Simple enough and it gets hits but this slightly refined query specifically looks for Liferay file upload pages.
You can use these dorks to look for things you're already familiar with or to discover completely new things to look for. Example: I found a website in our first query (no pics, not trying to name+shame) that uses a file upload service called "Xtra Upload v2" and decided to dork the corresponding url pieces a few times to see what I could find.
This only returned 2 results: the original page I found from the first dork and a second page. Why not try a few mutations to see what will happen?
inurl:"xu/index.php/home" inurl:"xu1/index.php/home" inurl:"xu3/index.php/home"
These returned nothing of interest but were worth checking (possible version naming scheme); now let's try going back a directory!
This returns 3 pages worth of results (some junk) and seems to also mention a "Cloud Share" service (different from the prior pages which used that Xtra v2 service). Both descriptions mention being built on CodeIgniter PHP framework.
Next I wanted to search the codeigniter forums for traces of xu2 just to be sure we're on the right track but only a few results showed up.
The main CodeIgnitier site has documentation for the new 3.x version and even the deprecated 2.x version. A quick google about xtra upload also revealed a few github forks to rummage through if we're so inclined.
So here's what we've gotten from our <5m dorking session:
Not bad for <5m and it's also a great, fairly benign example to show just how far down the "rabbit hole" you can go.
Ex 2: Vulnerability Searching
Dorking can also help you find vulnerable files and servers. Let's say we want to search for a specific known PHP authentication bypass vulnerability as shown in exploitdb by "Mr.tro0oqy".
allintext:Copyright Smart PHP Poll. All Rights Reserved. -exploit
Plenty of other examples like this - for instance this dork searches for MongoDB setups where some versions allow execution of unix commands (exploit outlined here).
allinurl:moadmin.php -google -github
This next dork looks at drupal instances but excludes patch version 7.32 (which was the latest patch at time of writing). This one likely needs a few tweaks since it uses a simple mechanism for exclusion (as of now this will likely show anything above or below 7.32).
inurl:CHANGELOG.txt intext:drupal intext:"SA-CORE" -intext:7.32 -site:github.com -site:drupal.org
If you're feeling frisky you could exclude more by adding in extra "-intext:X.xx" instances or even tell it to only match a certain one with intext:"X.xx".
inurl:CHANGELOG.txt intext:drupal intext:"SA-CORE" -intext:7.32 -intext7.31 -site:github.com -site:drupal.org inurl:CHANGELOG.txt intext:drupal intext:"SA-CORE" intext:"7.44" -site:github.com -site:drupal.org
This last example looks for implementations of OpenSSL that may be vulnerable to heartbleed attacks :)
"OpenSSL" AND "1.0.1 Server at" OR "1.0.1a Server at" OR "1.0.1b Server at" OR "1.0.1c Server at" OR "1.0.1d Server at" OR "1.0.1e Server at" OR "1.0.1f Server at"
Ex 3: Passwords
Yes, that's right ladies and gents, you can even find people's passwords with dorks.
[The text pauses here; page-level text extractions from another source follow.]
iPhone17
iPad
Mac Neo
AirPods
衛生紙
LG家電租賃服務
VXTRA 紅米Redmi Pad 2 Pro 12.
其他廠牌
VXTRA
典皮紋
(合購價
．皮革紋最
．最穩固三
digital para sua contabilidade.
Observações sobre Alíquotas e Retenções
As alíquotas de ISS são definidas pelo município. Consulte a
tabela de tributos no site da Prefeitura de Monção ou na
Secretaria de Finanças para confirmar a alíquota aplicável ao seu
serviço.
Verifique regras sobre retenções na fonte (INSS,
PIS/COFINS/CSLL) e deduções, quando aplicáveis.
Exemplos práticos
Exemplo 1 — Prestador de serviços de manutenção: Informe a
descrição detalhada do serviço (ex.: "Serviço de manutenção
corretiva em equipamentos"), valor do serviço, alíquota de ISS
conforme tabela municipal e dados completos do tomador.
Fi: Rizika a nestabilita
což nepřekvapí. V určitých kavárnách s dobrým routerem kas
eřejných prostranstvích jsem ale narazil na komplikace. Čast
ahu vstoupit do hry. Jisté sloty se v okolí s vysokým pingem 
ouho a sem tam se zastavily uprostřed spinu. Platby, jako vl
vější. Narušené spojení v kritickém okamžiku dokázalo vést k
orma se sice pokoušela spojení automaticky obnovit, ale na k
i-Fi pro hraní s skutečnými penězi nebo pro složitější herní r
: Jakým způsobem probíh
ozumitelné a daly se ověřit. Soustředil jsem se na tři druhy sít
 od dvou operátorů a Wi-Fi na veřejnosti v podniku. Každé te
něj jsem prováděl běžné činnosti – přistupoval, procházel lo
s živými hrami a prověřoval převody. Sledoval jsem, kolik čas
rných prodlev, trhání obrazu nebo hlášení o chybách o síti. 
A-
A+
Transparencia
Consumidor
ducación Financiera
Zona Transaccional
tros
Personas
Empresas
This beautiful little gem looks for database backup files that often contain username/password combos for wordpress.
You can even scrape uploaded text files to look for email username/password combinations.
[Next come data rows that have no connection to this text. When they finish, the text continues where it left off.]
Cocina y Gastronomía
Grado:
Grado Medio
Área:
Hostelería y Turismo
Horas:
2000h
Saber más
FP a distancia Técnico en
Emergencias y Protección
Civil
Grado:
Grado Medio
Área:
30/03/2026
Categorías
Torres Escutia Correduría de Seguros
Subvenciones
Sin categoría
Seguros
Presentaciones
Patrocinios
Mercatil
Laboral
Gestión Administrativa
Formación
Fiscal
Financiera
site:static.ow.ly/docs/ intext:@gmail.com | Password
Scraping pastebin in similar fashion will almost always get a good number of hits.*
site:pastebin.com intext:@gmail.com | @yahoo.com | @hotmail.com daterange:2457388-2457491
*Note that for daterange you need to use JD (Julian Date)
This github scrape revealed quite a nice SCADA password list. Oh, the things you'll find!
site:github.com ext:csv userid | username | user -example password
You can even find Cisco VPN credential dumps! Quite the creative user/pass combo...
filetype:pcf "cisco" "GroupPwd"
There are plenty of other examples just on the exploitdb page alone. So, how would dorking help in a targeted attack? These fun little dorks rely mostly on misconfiguration and human error but there are a few ways it may help.
Now get to dorking, ya bunch of dorks!